The Present: what's your story?

In our rush to over-achieve, we are all at risk of forever rushing to the next meeting, jumping on the next flight, replying to the never ending emails. We forget to pause, check in on ourselves and ask: are we remembering to enjoy the journey?

We have a deep need for life to make sense. We need to have a story that helps us connect the dots to the past and future. We need a sense of coherence that explains where we are coming from and how that connects to where we are heading. This is about having a personal narrative. In the story of our lives we are the protagonist. So the question is: are you living a good story?

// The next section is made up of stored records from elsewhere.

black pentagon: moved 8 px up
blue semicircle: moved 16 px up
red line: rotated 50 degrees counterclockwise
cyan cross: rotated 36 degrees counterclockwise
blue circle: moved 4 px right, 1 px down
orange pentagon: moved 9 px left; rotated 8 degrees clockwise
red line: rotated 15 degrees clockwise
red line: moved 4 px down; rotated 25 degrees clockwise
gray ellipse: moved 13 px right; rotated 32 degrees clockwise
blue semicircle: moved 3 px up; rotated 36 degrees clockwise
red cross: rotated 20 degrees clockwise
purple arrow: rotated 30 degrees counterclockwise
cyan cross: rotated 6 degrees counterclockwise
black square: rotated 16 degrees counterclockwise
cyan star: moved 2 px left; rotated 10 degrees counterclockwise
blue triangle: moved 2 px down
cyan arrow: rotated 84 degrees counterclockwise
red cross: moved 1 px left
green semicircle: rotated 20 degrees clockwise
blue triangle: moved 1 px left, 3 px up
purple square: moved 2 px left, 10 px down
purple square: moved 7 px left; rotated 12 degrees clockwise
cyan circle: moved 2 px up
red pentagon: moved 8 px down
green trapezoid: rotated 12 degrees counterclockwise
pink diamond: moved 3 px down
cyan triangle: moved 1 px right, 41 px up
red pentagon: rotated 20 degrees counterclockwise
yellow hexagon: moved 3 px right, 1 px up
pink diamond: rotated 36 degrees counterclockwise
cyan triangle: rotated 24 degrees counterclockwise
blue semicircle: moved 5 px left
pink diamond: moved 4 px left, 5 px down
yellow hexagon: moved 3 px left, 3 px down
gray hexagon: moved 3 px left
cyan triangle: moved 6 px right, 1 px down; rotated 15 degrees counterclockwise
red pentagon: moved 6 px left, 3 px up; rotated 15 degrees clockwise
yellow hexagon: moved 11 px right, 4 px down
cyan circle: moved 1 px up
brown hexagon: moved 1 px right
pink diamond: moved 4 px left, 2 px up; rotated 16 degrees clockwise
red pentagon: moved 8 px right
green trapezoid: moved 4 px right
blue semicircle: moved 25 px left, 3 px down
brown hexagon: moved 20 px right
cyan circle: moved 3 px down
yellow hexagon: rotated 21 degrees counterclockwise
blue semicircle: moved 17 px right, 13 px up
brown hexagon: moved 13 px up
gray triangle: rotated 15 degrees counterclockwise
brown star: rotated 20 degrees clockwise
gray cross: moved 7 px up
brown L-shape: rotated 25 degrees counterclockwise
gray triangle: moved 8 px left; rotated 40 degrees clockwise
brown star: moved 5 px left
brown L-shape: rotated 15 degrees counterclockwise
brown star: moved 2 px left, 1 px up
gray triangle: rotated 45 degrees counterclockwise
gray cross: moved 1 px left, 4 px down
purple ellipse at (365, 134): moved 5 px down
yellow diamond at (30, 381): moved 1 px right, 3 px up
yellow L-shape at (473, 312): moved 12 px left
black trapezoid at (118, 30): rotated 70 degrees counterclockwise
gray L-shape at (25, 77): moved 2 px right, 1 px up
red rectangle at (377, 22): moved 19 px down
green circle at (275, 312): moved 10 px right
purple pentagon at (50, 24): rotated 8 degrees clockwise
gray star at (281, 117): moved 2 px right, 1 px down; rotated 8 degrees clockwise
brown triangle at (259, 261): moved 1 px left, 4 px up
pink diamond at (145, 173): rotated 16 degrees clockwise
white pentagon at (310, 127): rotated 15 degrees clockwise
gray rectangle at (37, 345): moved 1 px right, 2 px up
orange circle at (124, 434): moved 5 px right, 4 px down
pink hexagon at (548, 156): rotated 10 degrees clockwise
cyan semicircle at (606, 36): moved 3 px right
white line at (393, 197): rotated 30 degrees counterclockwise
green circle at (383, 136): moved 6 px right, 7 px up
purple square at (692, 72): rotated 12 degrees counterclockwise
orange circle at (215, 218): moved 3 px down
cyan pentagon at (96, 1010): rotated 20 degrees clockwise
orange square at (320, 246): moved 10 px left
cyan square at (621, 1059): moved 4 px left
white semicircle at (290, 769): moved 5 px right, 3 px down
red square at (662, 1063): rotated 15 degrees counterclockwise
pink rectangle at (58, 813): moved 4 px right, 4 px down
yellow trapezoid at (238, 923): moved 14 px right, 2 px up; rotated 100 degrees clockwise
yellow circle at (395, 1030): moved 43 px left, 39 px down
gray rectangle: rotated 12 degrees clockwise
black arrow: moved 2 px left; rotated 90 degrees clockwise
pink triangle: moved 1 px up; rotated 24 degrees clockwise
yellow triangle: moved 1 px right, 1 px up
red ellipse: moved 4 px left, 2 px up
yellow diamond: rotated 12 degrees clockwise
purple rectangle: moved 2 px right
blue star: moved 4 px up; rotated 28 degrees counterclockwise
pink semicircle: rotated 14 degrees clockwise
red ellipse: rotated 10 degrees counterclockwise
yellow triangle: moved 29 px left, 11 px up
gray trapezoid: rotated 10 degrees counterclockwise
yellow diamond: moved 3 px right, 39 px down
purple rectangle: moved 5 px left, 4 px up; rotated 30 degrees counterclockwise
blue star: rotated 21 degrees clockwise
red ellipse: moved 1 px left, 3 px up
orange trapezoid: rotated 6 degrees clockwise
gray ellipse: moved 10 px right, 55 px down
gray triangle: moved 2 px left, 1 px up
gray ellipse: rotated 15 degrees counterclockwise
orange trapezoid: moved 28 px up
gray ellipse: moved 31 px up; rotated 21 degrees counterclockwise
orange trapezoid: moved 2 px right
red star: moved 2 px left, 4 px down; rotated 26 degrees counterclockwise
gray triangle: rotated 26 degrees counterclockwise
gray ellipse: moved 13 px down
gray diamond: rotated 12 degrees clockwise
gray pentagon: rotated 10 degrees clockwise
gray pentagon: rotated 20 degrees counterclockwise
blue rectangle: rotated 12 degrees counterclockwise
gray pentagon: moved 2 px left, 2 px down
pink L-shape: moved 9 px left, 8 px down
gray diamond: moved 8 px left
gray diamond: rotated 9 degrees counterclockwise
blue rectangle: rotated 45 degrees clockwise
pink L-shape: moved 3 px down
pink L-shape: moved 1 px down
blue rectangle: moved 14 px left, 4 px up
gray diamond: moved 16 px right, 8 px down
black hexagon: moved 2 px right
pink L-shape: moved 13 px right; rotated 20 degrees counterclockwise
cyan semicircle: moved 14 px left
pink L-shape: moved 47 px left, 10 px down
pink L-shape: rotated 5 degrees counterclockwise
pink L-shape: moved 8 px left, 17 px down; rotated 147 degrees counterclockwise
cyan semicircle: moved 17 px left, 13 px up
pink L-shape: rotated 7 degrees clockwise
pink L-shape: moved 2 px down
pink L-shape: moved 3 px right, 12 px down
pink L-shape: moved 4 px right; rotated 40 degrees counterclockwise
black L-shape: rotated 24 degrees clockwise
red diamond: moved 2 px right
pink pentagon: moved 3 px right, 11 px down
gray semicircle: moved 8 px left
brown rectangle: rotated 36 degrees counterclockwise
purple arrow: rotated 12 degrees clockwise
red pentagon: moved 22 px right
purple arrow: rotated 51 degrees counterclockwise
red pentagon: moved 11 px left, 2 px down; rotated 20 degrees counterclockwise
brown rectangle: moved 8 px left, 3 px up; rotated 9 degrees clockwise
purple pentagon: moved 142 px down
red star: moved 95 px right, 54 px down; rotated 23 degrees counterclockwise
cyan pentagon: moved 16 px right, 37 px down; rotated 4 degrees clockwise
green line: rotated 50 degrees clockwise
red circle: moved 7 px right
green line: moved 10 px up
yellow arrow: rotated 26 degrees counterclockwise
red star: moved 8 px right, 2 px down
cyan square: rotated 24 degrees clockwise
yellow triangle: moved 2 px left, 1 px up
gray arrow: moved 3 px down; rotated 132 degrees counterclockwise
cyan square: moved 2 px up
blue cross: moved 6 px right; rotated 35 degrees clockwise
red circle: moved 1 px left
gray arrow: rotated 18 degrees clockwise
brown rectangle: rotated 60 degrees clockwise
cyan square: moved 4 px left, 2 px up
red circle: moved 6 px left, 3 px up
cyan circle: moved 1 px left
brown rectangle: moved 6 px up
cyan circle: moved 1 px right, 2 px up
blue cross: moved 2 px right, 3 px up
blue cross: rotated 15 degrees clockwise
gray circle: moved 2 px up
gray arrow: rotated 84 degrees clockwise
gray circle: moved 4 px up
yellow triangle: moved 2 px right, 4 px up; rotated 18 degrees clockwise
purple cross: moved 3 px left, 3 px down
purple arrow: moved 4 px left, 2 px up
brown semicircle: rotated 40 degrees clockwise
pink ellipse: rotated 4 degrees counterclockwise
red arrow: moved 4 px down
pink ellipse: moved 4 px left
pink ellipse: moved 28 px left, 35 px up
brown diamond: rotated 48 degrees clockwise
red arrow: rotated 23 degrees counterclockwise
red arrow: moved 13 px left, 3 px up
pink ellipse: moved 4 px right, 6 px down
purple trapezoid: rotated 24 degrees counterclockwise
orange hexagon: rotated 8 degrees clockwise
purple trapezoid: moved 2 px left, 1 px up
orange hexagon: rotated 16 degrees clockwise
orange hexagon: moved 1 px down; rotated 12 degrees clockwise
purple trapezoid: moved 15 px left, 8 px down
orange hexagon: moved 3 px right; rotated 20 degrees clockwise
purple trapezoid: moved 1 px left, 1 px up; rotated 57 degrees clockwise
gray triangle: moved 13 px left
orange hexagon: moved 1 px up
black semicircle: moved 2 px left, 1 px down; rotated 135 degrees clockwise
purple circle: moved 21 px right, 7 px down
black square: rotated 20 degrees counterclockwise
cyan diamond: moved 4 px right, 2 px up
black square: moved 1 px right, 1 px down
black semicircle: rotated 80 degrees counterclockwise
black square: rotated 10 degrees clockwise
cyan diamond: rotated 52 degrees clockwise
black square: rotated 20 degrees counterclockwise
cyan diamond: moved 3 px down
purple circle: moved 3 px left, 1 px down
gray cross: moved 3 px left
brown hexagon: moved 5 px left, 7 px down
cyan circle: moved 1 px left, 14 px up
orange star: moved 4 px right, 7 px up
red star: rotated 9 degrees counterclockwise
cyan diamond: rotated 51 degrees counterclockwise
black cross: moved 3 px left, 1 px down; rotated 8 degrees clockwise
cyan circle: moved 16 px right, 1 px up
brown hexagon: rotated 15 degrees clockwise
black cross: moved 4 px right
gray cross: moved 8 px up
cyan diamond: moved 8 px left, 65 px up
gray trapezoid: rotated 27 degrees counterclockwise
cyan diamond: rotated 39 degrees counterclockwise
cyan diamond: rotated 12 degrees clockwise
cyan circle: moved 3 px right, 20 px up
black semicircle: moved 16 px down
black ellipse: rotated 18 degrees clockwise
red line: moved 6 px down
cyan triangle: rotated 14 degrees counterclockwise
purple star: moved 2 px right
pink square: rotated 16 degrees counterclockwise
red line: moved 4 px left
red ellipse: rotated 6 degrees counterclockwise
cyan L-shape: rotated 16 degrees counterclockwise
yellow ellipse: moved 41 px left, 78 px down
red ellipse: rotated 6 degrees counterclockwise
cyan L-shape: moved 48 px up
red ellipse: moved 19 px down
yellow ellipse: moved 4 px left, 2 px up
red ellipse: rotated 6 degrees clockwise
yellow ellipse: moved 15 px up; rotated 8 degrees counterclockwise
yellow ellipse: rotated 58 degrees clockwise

I’ll save the detail for now, but we can learn a lot from great literature and movies about what we as humans like in a good story. Then we can apply those lessons to our own lives. Do we want to live an epic quest? Are we in a romantic comedy? Or is it a recurring tragedy? Unless we have a sense of where we are in the story of our lives, it is no surprise when we feel unsettled or adrift.

Tips include:
- Keep a journal, noting down highs & lows. When on a long flight or commute, take 5 minutes to reflect where your current work could unexpectedly take you
- Which movies or book characters do you most admire? What would you need to do to live your life more like them? What would they do in your situation?
- Write down your life story to date in the form of a movie plot.
- The next time someone asks you “What do you do?” try out a new story, come up with a response that intrigues the other person. Tell them you are considering changing careers, or taking up an unusual hobby, or moving to Africa. See where the conversation takes you and what ideas it gives you.

I have come to believe that this final approach – finding our own compelling narrative, is the hardest to get my head around. It’s also the one that I struggle to articulate in writing. The chapter in Working Identity by Hermina Ibarra on sense-making is very good:  Working Identity: Unconventional Strategies for Reinventing Your Career

Anyway, where was I?  When I speak with people about their career strategy, they normally can identify if their issue is with the past, present or future (or some combination).  We can then focus in on what it is they need to do to move forward.  And the CFO of the global food company?  For him it was about understanding his past.  He needed to understand his strengths and areas of expertise.  What was the most useful thing he said he did after we spoke?  Well he told me it was leafing through all family photo albums reflecting on different parts of his life and spotting patterns with regard to what energised him.
Tough questions
- Which of the three approaches (past, present & future) is most relevant to you?
- What story are you living? Do you have a clear narrative of where you are in your own life story?

2 comments:

pythigyst said...

Allen,

excellent, thoughtful and creative discussion. I could have used such thoughtful input at several points in my career. At 65 it is still challenging to consider what's next and how do I allocate my time/talents. Keep on thinking and creating I love the results.

Ivor

CJ Owen said...

nice approaches, may I suggest a little more emphasis in getting people to enjoy the present though? to anyone reading this today, choose what makes you happy and go for that if there is a way you can do it and get paid enough to live comfortably as well. do not choose a job you know you will not enjoy or get any energy out of, because you will not do as good in a place you are not inspired to do more.